L’intervention de la Premier Giorgia Meloni au CPAC, la convention des républicains américains à Washington est prévue samedi après-midi. À l’ordre du jour de l’événement, “le rassemblement le plus important et le plus influent des conservateurs dans le monde”, comme indiqué sur le site, les Italiens de 19h15, 19.15, est prévu pour la dernière journée. La confirmation de la participation de Meloni est toujours attendue, qui, en tout cas, pour autant que nous apprenons, ne sera pas en présence. L’intervention du président argentin Javier Milei est également prévue samedi. Meloni dans la programmation occupe un créneau de 15 minutes, suit celui de Tom Homan, le tsar des frontières de l’administration Trump, et précède le dernier d’Elise Stefanik, l’ambassadeur désigné de Donald Trump pour l’ONU.

Le bord de Trump

Pendant ce temps, alors que Donald Trump augmente le volume des fentes avec les bords contre le président ukrainien Volodymyr Zelensky (“un dictateur qui n’a jamais été élu”) et l’avertissement à l’Europe, séparé des États-Unis par “un grand et merveilleux océan”, Palazzo Chigi continue sur la ligne de silence.
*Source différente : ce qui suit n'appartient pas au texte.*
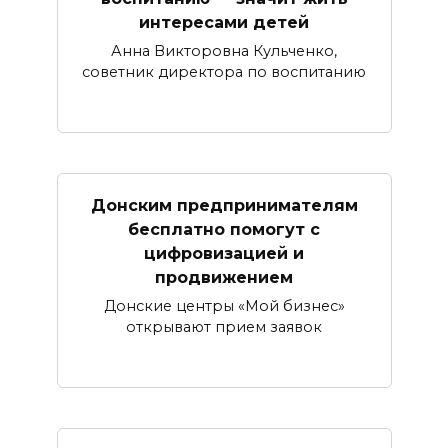
интересами детей
Анна Викторовна Кульченко,
советник директора по воспитанию
Донским предпринимателям
бесплатно помогут с
цифровизацией и
продвижением
Донские центры «Мой бизнес»
открывают прием заявок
D’un point de vue diplomatique et géopolitique, ce sont des mots sur lesquels il est difficile de s’exprimer pour ceux qui n’ont pas plus de cinq jours ont renouvelé le soutien du président ukrainien et à partir de novembre, il essaie de s’établir en Europe en tant que privilégié Interlocuteur de la nouvelle Maison Blanche. Aucune déclaration officielle, plutôt que les déclarations, examine la perspective de la paix, en espérant qu’un accord arrivera le plus tôt possible. Avant cela, “il est impossible de faire des évaluations”.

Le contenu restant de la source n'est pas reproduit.